ID, name, age, sex 등 19개의 변수를 가지며, 총 2,937개의 데이터를 포함하고 있다.

데이터 분석

- 질적 데이터 분석 / 양적 데이터 분석

- 참고 : '[빅데이터/R] 데이터 분석해보기 1 - Adoptable Dogs' 수정하기 (tistory.com)

범주형 데이터 확보 및 연속형 데이터 이산형화(Discretization)

- 범주형 데이터 sex, coat, size, neutered와 연속형 데이터 age 총 5개의 변수를 사용하려 한다.

- 범주형 데이터의 경우 그 형태로 불러오면 되지만 연속형 데이터의 경우 범주형 데이터로 이산형화해주어야한다.

cust_dogs<-data.frame(dogs$sex, dogs$coat, dogs$size, dogs$neutered, dogs$age, stringsAsFactors = F)

sapply(cust_dogs, class)

- 사용하기 편하게 이름을 변경해준다.

cust_dogs<-setNames(cust_dogs, c("sex", "coat", "size", "neutered", "age"))

- sex, coat, size, neutered 변수의 form을 character에서 factor로 변경시켜준다.

cust_dogs<-transform(cust_dogs, sex = as.factor(sex), coat = as.factor(coat), size = as.factor(size), neutered = as.factor(neutered))

- age 변수를 이산형화 한 age_cd 변수를 새로 만들어 준다.

나이가 0살-20살 까지 존재하므로 나이를 1-5, 6-10, 11-15, 16-20, 4가지의 범주로 나눌 수 있다.

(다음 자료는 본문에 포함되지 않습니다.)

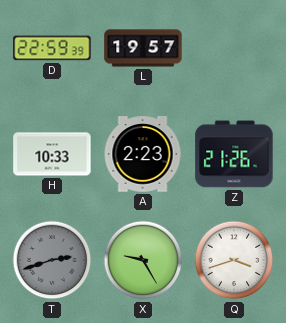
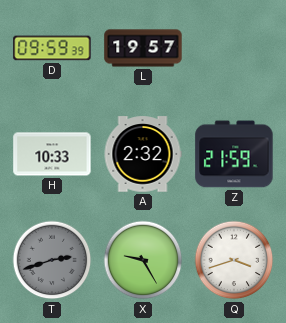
D: 22:59 -> 09:59
A: 2:23 -> 2:32
Z: 21:26 -> 21:59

cust_dogs<-within(cust_dogs, {
 age_cd = character(0)
 age_cd[age >= 0 & age <= 5] = "age_0_5"
 age_cd[age >= 6 & age <= 10] = "age_6_10"
 age_cd[age >= 11 & age <= 15] = "age_11_15"
 age_cd[age >= 16 & age <= 20] = "age_16_20"
 age_cd = factor(age_cd, level = c("age_0_5", "age_6_10", "age_11_15", "age_16_20"))
 })

head(cust_dogs)

- 필요 없는 age 변수를 제거해준다.

cust_dogs_ar<-subset(cust_dogs, select = -c(age))

str(cust_dogs_ar)

트랜잭션 데이터로 변환하기

- 연관 분석을 적용하기 위해 기존 범주형 데이터를 트랜잭션 데이터로 변환해준다.

library(arules)

cust_dogs_ar_tr<-as(cust_dogs_ar, "transactions")

cust_dogs_ar_tr

2937개의 트랜잭션과 16개의 항목이 생성되었다.

str(cust_dogs_ar_tr)

트랜잭션 데이터 보기

- 상위 3개의 트랜잭션 데이터를 출력하여 값을 확인하였다.

inspect(head(cust_dogs_ar_tr, 3))

Apriori 알고리즘으로 연관규칙 생성하기

1-1. 최소 지지도(Support)와 최소 신뢰도(Confidence) 선택하기

- 각각 {0.1, 0.05, 0.01, 0.005}의 지지도와 {0.9, 0.8, 0.7, 0.6, 0.5, 0.4, 0.3, 0.2, 0.1}의 신뢰도에 대한 모든 규칙의 개수를 저장한다.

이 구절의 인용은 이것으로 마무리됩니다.